Oman's Raysut Cement eyes 'fierce' 2019 after UAE, Yemen hurdles
Muscat-listed company charts 'fierce marketing strategy' to avoid oversupply and socio-political roadblocks of 2018
Oman’s Muscat Securities Market-listed (MSM) Raysut Cement Company said it will roll out a “fierce marketing strategy” in 2019 as it faces market challenges such as oversupply from the UAE, oil price changes across the world, and “socio-political disturbances in Yemen”.
In its financial disclosures for 2018, Raysut Cement – which sells its products in Sohar, Muscat, Duqm, and Yemen – said revenues grew by 26.6% last year, when its earnings were recorded at $236.3m (OMR91m) – a significant hike over 2017’s corresponding figures of $186.4m (OMR71.8m).
Revenue growth was attributed to increased sales, driven by product mix diversification and pricing policy changes.
Raysut Cement’s parent company operates terminals in Sohar, Muscat, and Duqm, and has an associated firm in Yemen. The firm operates an integrated plant in Salalah, and fully owns subsidiaries Pioneer Cement Industries in Ras Al Khaimah, Raysea Navigation SA, and Raybulk Navigation, in addition to a 51% stake in subsidiary Raysuit Burwaqoo Cement Co.
UAE-based Pioneer’s main markets are the Emirates, Bangladesh, and Oman, and Raysut Cement co is also exploring the establishment of a cement plant in Georgia.
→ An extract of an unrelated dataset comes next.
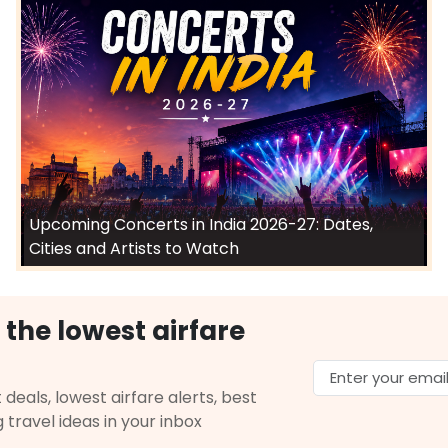
Upcoming Concerts in India 2026-27: Dates,
Cities and Artists to Watch
 the lowest airfare
 deals, lowest airfare alerts, best
g travel ideas in your inbox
Group-wide production hit 3.398 million tons of clinker and 3.326 million tons of cement in 2018, with overall production respective up by 14.5% and 14% over 2017. However, the group noted a profit decline during the year due to higher raw material costs, increased shipping costs, new expenses relating to shipment vessel rentals, maintenance activities, and lower interest income.
Raysut Cement said the group’s profit after tax reduced by 94% to $883,000 (OMR340,000) in 2018 from 2017’s post-tax profit of $15m (OMR5.81m).
CEMENT MARKET OUTLOOK 2019
A management statement on MSM, undersigned by Raysut Cement Co’s board chairman, Ahmed bin Yousuf bin Alawi Al Ibrahim, stated that the company saw “demand for cement improve in Oman due to increased construction activities in Al Wusta”, but “excess capacity, led by UAE producers” caused substantial price cuts across the market and made “the situation very competitive for domestic producers”.
Raysut Cement’s report added: “The parent company continued facing competition in the northern markets from [UAE supplies] at low prices. Due to socio-political disturbances in Yemen, the parent company’s sales are almost the same as [2017’s], and other export markets witnessed growth of 89% as compared to last year.
“On the whole, the period ahead is challenging for the company, and the management is hoping to improve its market presence with a fierce marketing strategy, pursuing opportunities for newer markets, and a change in pricing policy in export markets.”